Wednesday, March 18, 2009

SO OBAMA wants universal public healthcare in America, as we have in Europe, rights? Well, I hope he first takes a good look at what really happens. For example, in the UK:
Warning signs of poor practice in hospitals across the country are to be urgently reviewed after an investigation uncovered "appalling" standards of care at one hospital which may have led to hundreds of deaths.

The scandal was exposed after monitoring of mortality rates showed that Stafford Hospital, in the West Midlands, had between 400 and 1,200 more deaths than the national average in the three years to 2007-08.

[...] The mortality figures at Stafford triggered an investigation by the Healthcare Commission, the NHS inspectorate, which uncovered deficiencies at "virtually every stage" in the care of emergency patients.

One patient who later died was left for three days with a fractured thighbone. Another who died after becoming infected with the hospital bug C. difficile was earlier left in a soiled bed for four hours but an internal inquiry found there were "no care issues".

[...] The 382-bed hospital was so short of nurses that receptionists with no medical qualifications were assessing patients as they arrived at A&E and nurses did not know how to operate heart monitors. There were not enough doctors and nurses, vital equipment was unavailable when needed and there was no system to spot when things were going wrong.
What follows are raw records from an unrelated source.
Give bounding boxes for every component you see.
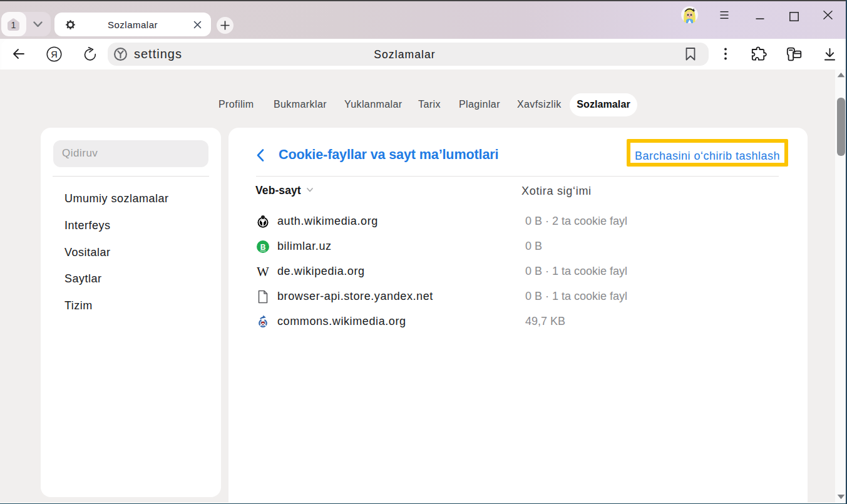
- svg-text:B: B: [260, 243, 266, 252]
- svg-text:W: W: [257, 265, 269, 279]
- svg-text:Я: Я: [51, 49, 57, 59]
- svg-text:1: 1: [11, 19, 16, 29]
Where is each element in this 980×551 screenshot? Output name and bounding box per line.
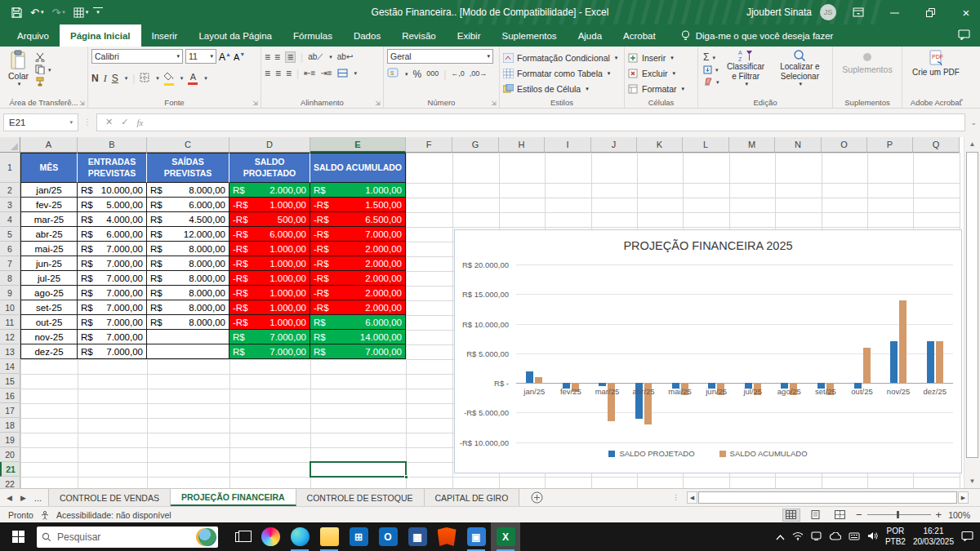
save-icon[interactable] [8, 6, 25, 20]
tab-p-gina-inicial[interactable]: Página Inicial [60, 24, 141, 47]
number-format-select[interactable]: Geral▾ [387, 49, 493, 64]
normal-view-icon[interactable] [782, 509, 800, 522]
cell-entradas-jun-25[interactable]: R$7.000,00 [78, 256, 147, 271]
cell-saldo-acumulado-set-25[interactable]: -R$2.000,00 [310, 300, 406, 315]
format-painter-icon[interactable] [35, 77, 51, 87]
clear-icon[interactable]: ▾ [703, 78, 719, 86]
bold-button[interactable]: N [91, 73, 99, 84]
row-header-21[interactable]: 21 [0, 462, 20, 477]
cell-saldo-projetado-nov-25[interactable]: R$7.000,00 [229, 330, 310, 344]
scroll-up-icon[interactable]: ▲ [966, 138, 978, 150]
cell-entradas-mai-25[interactable]: R$7.000,00 [78, 242, 147, 256]
cell-mes-jan/25[interactable]: jan/25 [20, 183, 78, 198]
keyboard-icon[interactable] [849, 531, 860, 543]
search-highlight-icon[interactable] [198, 528, 216, 546]
page-layout-view-icon[interactable] [807, 509, 825, 522]
row-header-14[interactable]: 14 [0, 359, 20, 374]
font-size-select[interactable]: 11▾ [185, 49, 216, 64]
sheet-next-icon[interactable]: ▶ [20, 494, 26, 502]
column-header-E[interactable]: E [310, 137, 406, 153]
cell-saldo-acumulado-nov-25[interactable]: R$14.000,00 [310, 330, 406, 344]
tab-layout-da-p-gina[interactable]: Layout da Página [188, 24, 283, 47]
taskbar-app-calculator[interactable]: ▦ [403, 522, 432, 551]
cell-saldo-projetado-out-25[interactable]: -R$1.000,00 [229, 315, 310, 330]
tab-inserir[interactable]: Inserir [141, 24, 189, 47]
cell-entradas-ago-25[interactable]: R$7.000,00 [78, 286, 147, 300]
chart-projecao-financeira[interactable]: PROJEÇÃO FINANCEIRA 2025R$ 20.000,00R$ 1… [454, 229, 962, 473]
column-header-I[interactable]: I [545, 137, 591, 153]
cell-saldo-projetado-jan/25[interactable]: R$2.000,00 [229, 183, 310, 198]
table-header-0[interactable]: MÊS [20, 153, 78, 183]
minimize-button[interactable] [880, 0, 908, 24]
page-break-view-icon[interactable] [831, 509, 849, 522]
cell-saldo-projetado-dez-25[interactable]: R$7.000,00 [229, 344, 310, 359]
shrink-font-icon[interactable]: A▼ [234, 51, 245, 62]
conditional-formatting-button[interactable]: Formatação Condicional▾ [503, 51, 621, 64]
cell-mes-set-25[interactable]: set-25 [20, 300, 78, 315]
scroll-right-icon[interactable]: ▶ [958, 491, 969, 504]
collapse-ribbon-icon[interactable]: ⌃ [958, 98, 964, 106]
enter-icon[interactable]: ✓ [121, 117, 128, 127]
cell-saldo-projetado-fev-25[interactable]: -R$1.000,00 [229, 198, 310, 212]
cell-mes-mar-25[interactable]: mar-25 [20, 212, 78, 227]
align-middle-icon[interactable]: ≡ [274, 52, 280, 62]
delete-cells-button[interactable]: Excluir▾ [628, 66, 694, 80]
sheet-tab-proje-o-financeira[interactable]: PROJEÇÃO FINANCEIRA [171, 489, 296, 506]
ribbon-display-options-icon[interactable] [844, 0, 872, 24]
row-header-7[interactable]: 7 [0, 256, 20, 271]
cell-entradas-mar-25[interactable]: R$4.000,00 [78, 212, 147, 227]
decrease-decimal-icon[interactable]: ,00→ [470, 70, 488, 78]
font-color-icon[interactable]: A [188, 73, 198, 85]
font-name-select[interactable]: Calibri▾ [91, 49, 183, 64]
row-header-16[interactable]: 16 [0, 389, 20, 403]
increase-decimal-icon[interactable]: ←,0 [451, 70, 465, 78]
redo-icon[interactable]: ↷▾ [48, 5, 68, 20]
tab-arquivo[interactable]: Arquivo [7, 24, 60, 47]
paste-button[interactable]: Colar▾ [3, 49, 33, 88]
row-header-17[interactable]: 17 [0, 403, 20, 418]
cell-mes-fev-25[interactable]: fev-25 [20, 198, 78, 212]
column-header-G[interactable]: G [452, 137, 499, 153]
fill-icon[interactable]: ▾ [703, 65, 719, 74]
tab-dados[interactable]: Dados [343, 24, 391, 47]
row-header-15[interactable]: 15 [0, 374, 20, 389]
row-header-6[interactable]: 6 [0, 242, 20, 256]
cell-mes-jul-25[interactable]: jul-25 [20, 271, 78, 286]
accessibility-status[interactable]: Acessibilidade: não disponível [56, 510, 172, 520]
column-header-B[interactable]: B [78, 137, 147, 153]
column-header-O[interactable]: O [822, 137, 867, 153]
tab-suplementos[interactable]: Suplementos [492, 24, 568, 47]
cell-saldo-acumulado-fev-25[interactable]: -R$1.500,00 [310, 198, 406, 212]
table-header-2[interactable]: SAÍDASPREVISTAS [147, 153, 229, 183]
table-header-4[interactable]: SALDO ACUMULADO [310, 153, 406, 183]
user-name[interactable]: Jjoubert Sinata [746, 7, 812, 18]
cancel-icon[interactable]: ✕ [105, 117, 113, 127]
cell-saldo-acumulado-mar-25[interactable]: -R$6.500,00 [310, 212, 406, 227]
fill-color-icon[interactable] [164, 71, 174, 86]
cell-entradas-jan/25[interactable]: R$10.000,00 [78, 183, 147, 198]
align-top-icon[interactable]: ≡ [265, 52, 270, 62]
create-pdf-button[interactable]: PDF Crie um PDF [907, 49, 964, 78]
cast-icon[interactable] [811, 531, 822, 543]
taskbar-app-display-settings[interactable]: ▣ [461, 522, 491, 551]
cell-entradas-abr-25[interactable]: R$6.000,00 [78, 227, 147, 242]
cell-saldo-projetado-mar-25[interactable]: -R$500,00 [229, 212, 310, 227]
cell-saldo-projetado-set-25[interactable]: -R$1.000,00 [229, 300, 310, 315]
sheet-tab-controle-de-estoque[interactable]: CONTROLE DE ESTOQUE [296, 489, 425, 506]
sheet-tab-capital-de-giro[interactable]: CAPITAL DE GIRO [425, 489, 520, 506]
row-header-1[interactable]: 1 [0, 153, 20, 183]
cell-saidas-nov-25[interactable] [147, 330, 229, 344]
row-header-2[interactable]: 2 [0, 183, 20, 198]
row-header-8[interactable]: 8 [0, 271, 20, 286]
cell-saldo-projetado-jul-25[interactable]: -R$1.000,00 [229, 271, 310, 286]
orientation-icon[interactable]: ab⟋ [308, 53, 323, 61]
column-header-D[interactable]: D [229, 137, 310, 153]
cell-saldo-projetado-ago-25[interactable]: -R$1.000,00 [229, 286, 310, 300]
align-left-icon[interactable]: ≡ [265, 69, 270, 78]
cell-saidas-fev-25[interactable]: R$6.000,00 [147, 198, 229, 212]
notification-center-icon[interactable] [961, 531, 973, 544]
sheet-overflow[interactable]: ... [34, 493, 42, 503]
customize-qat-icon[interactable]: ▾ [93, 7, 103, 17]
cell-saidas-set-25[interactable]: R$8.000,00 [147, 300, 229, 315]
scroll-down-icon[interactable]: ▼ [966, 475, 978, 487]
Julie Bailey spent 14 months campaigning for an inquiry into Stafford Hospital following the death of her mother, Bella Bailey, in November 2007. Ms Bailey, 47, from Stafford, was so concerned about the standards of care being given to her 86-year-old mother that she and her relatives slept in a chair at her hospital bedside for eight weeks.

"What we saw in those eight weeks will haunt us for the rest of our lives," she said. "We saw patients drinking out of flower vases they were so thirsty. There were patients wandering around the hospital and patients fighting. It was continuous through the night. Patients were screaming out in pain because you just could not get pain relief. They would fall out of bed and we would have to go hunting for staff. There was such a lack of staff.

"It was like a Third World country hospital. It was an absolute disgrace."